Natürlich habe ich laut Hauskalender nur Winterdienst, wenn es sich auch lohnt.
Nachdem mich das pingelige, nachbarschaftliche Gekratze ab 6.15 Uhr zermürbt hatte, schwinge ich mich mit rotgeäderten Augen aus dem Bett, dann schwinge auch ich den Schieber.
Im Anschluß daran mache ich mich an die Befreiung meines Autos. Der Wagen steht ca. 100 m weiter die Straße rauf als sonst. Der Gehweg vor dem Haus an dem ich parke, ist penibel auf eine Breite von 59,4 cm (2x Länge A4) geräumt, akkurat!
Rentner, vermutlich.
Ich stakse also durch den von Schneepflügen mutwillig zusammengeschobenen Mist rund um mein Auto und entschneee es (hübsch so mit drei e!). Dabei sind auch wohl im Eifer des Gefechts 2,3 g Flöckchen auf den geräumten Bereich geraten. Während ich also noch an der Frontscheibe herumkratze, öffnet sich hurtig die Tür des zum Bürgersteig gehörigen Domizils. Da hätte ich natürlich schon beim Parken drauf achten müssen: Niemals vor dem Haus deutscher Spießer-Rentner! So Leute hängen ja ständig am Fenster.

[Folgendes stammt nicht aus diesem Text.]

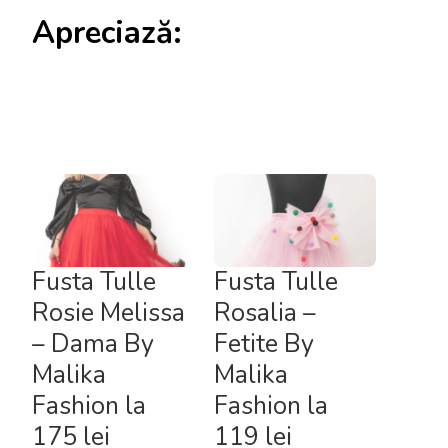
Apreciază:
Fusta Tulle
Fusta Tulle
Rosie Melissa
Rosalia –
– Dama By
Fetite By
Malika
Malika
Fashion la
Fashion la
175 lei
119 lei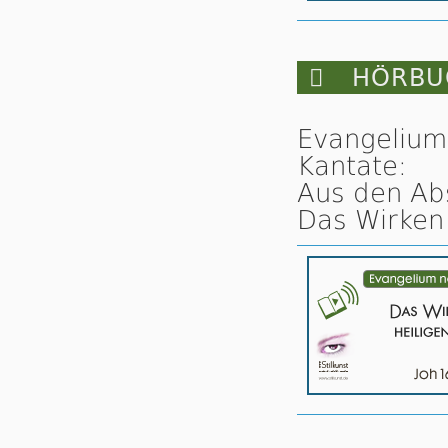

HÖRBUC
Evangelium
Kantate:
Aus den Ab
Das Wirken 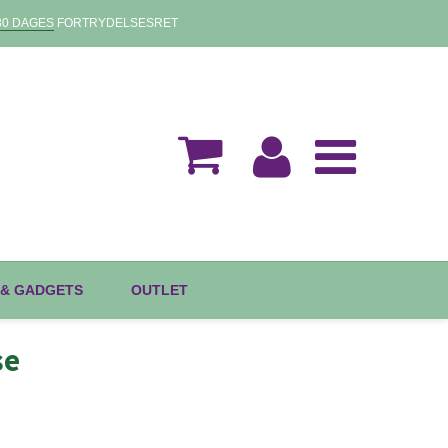
30 DAGES
FORTRYDELSESRET
 & GADGETS
OUTLET
se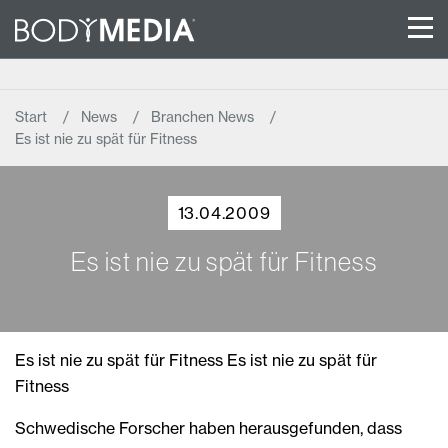
Start
News
Branchen News
Es ist nie zu spät für Fitness
13.04.2009
Es ist nie zu spät für Fitness
Es ist nie zu spät für Fitness Es ist nie zu spät für
Fitness
Schwedische Forscher haben herausgefunden, dass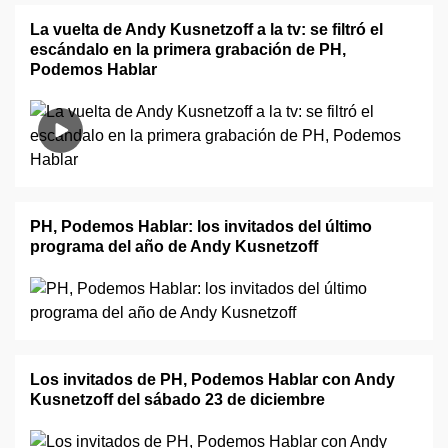
La vuelta de Andy Kusnetzoff a la tv: se filtró el
escándalo en la primera grabación de PH,
Podemos Hablar
PH, Podemos Hablar: los invitados del último
programa del año de Andy Kusnetzoff
Los invitados de PH, Podemos Hablar con Andy
Kusnetzoff del sábado 23 de diciembre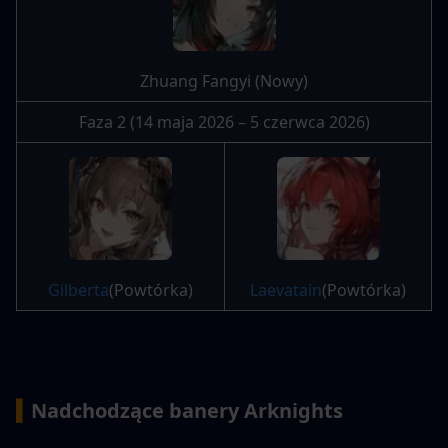
Zhuang Fangyi (Nowy)
Faza 2 (14 maja 2026 – 5 czerwca 2026)
Gilberta
(Powtórka)
Laevatain
(Powtórka)
▍
Nadchodzące banery Arknights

"Sie machen den Bürgersteig voll", quakt der rüstige Herr, perfekt rasiert im gebügelten Freizeitanzug (sprich: "Yogga"). Ich stutze, lasse von meiner unerquicklichen Tätigkeit ab, schaue mich um.
Ah, 2,3g, die die mit dem Lineal gezogene Akkuratesse nun grotesk verunstalten!
Hihi!, denke ich noch.
"Ah, ja, Entschuldigung", sage ich stattdessen. 'Ehre das Alter' und so. Das reicht aber nicht. Der Herr beobachtet jetzt mit geschultem Auge jede meiner Bewegungen, wartet wohl drauf, dass ich mit einem Matchbox-Schneeschieber das Micro-Desaster wieder richte, in mir brodelt es, ein genetisches Erbe väterlicherseits.
"Wenn es jetzt zu schneien anfängt, stellen Sie sich dann mit 'nem Schirm auf den Bürgersteig?", frage ich meines Erachtens völlig berechtigterweise.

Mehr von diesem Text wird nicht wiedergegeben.